Spieth is a sportsman and a good soul. So he stood there and did his best to eke out a wan smile as Danny Willett accepted golf’s most coveted prize and all the accolades that seemed sure to be headed Spieth’s way.

At the 10th tee, the 22-year-old from Texas appeared on his way to immortal turf. Only Jack Nicklaus, Nick Faldo and Tiger Woods ever have won back-to- back Masters, and none of them did it at so young an age. Spieth looked like a cinch to be the first to win the same major two years in a row in wire-to-wire fashion.

Then it all just collapsed. It was as if he suddenly realized that golf is just not that easy, that the Masters is a beast, that he still is really only a kid.

The week here began with a celebration of the fact that it has been 30 years since Nicklaus won the Masters at the ripe old age of 46. It ended with a reminder that this was the 20th anniversary of Greg Norman’s epic collapse to Faldo (who until Sunday was the only Englishman ever to win the green jacket) and the fifth anniversary of Rory McIlroy’s back-nine meltdown.

It is a rough game. That is mostly because, as someone once said, it is played on a course that is 5½ inches long — from the left ear to the right ear. When you do not have full confidence in your swing, funny things happen.

Spieth had been struggling ever since Friday, when he was coming off a first-round 66. He never did walk away from the field, as he had last year. He allowed many players back in the hunt after a 3-over-par stumble on the last two holes Saturday.
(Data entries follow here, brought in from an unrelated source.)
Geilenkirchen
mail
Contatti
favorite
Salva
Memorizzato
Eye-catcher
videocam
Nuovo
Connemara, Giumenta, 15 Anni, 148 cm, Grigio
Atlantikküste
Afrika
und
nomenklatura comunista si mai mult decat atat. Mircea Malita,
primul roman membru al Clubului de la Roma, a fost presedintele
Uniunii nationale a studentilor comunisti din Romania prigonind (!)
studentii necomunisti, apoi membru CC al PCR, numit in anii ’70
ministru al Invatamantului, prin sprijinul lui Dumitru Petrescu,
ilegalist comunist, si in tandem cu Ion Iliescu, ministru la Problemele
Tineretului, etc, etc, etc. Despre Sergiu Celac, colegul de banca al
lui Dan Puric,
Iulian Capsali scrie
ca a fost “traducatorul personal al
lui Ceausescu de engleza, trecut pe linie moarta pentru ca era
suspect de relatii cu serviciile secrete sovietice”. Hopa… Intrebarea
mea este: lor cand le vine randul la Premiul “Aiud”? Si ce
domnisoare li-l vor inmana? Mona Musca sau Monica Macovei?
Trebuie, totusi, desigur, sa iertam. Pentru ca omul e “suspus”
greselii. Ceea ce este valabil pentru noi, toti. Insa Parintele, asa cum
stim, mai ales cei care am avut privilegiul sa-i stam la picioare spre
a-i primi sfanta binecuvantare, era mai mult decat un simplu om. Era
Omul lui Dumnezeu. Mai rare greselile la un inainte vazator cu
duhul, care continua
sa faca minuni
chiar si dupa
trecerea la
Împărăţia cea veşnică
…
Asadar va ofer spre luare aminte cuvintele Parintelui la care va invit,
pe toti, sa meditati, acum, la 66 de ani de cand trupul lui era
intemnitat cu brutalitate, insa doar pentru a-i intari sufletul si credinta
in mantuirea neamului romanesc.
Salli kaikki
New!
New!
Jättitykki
The champ was leading, but he was on the ropes.

Cameron McCormick, his swing coach, made an emergency trip back to Augusta from Dallas on Sunday to help a pupil who admitted having “my B-minus game, tee to green.” The teacher’s voice helped, but as Nicklaus often says, you don’t have your coach out there on the course with you.

A golfer has only the voice inside his own head, and that was no help when Spieth hit a weak tee shot and approach on 10 for bogey and a poor drive on 11 for bogey, then hit two balls into the water on 12 for the quadruple.

It was tough to watch. And it was not a matter of being too aggressive, as Arnold Palmer (who shares a locker with Spieth here at Augusta) had been in blowing a seven-stroke lead on the back nine at the 1966 U.S. Open. Just the opposite. “It was a dream-come-true front nine,” Spieth said. “And I knew par was good enough. Maybe that was what hurt me. I just wasn’t aggressive at the ball.

“Big picture, this one will hurt,” he said. “It will take a while.”

Who knows how long? What if he is up by three on No. 10 at the U.S. or British Open? If character counts, he will be just fine. People who follow golf even casually have grown to love Spieth for the classy way he has handled enormous success. He is grounded by his family, including a younger special-needs sister around whom his world revolves.

It will be a total shock — even more stunning than his meltdown — if he doesn’t bounce back and handle severe failure with the same grace.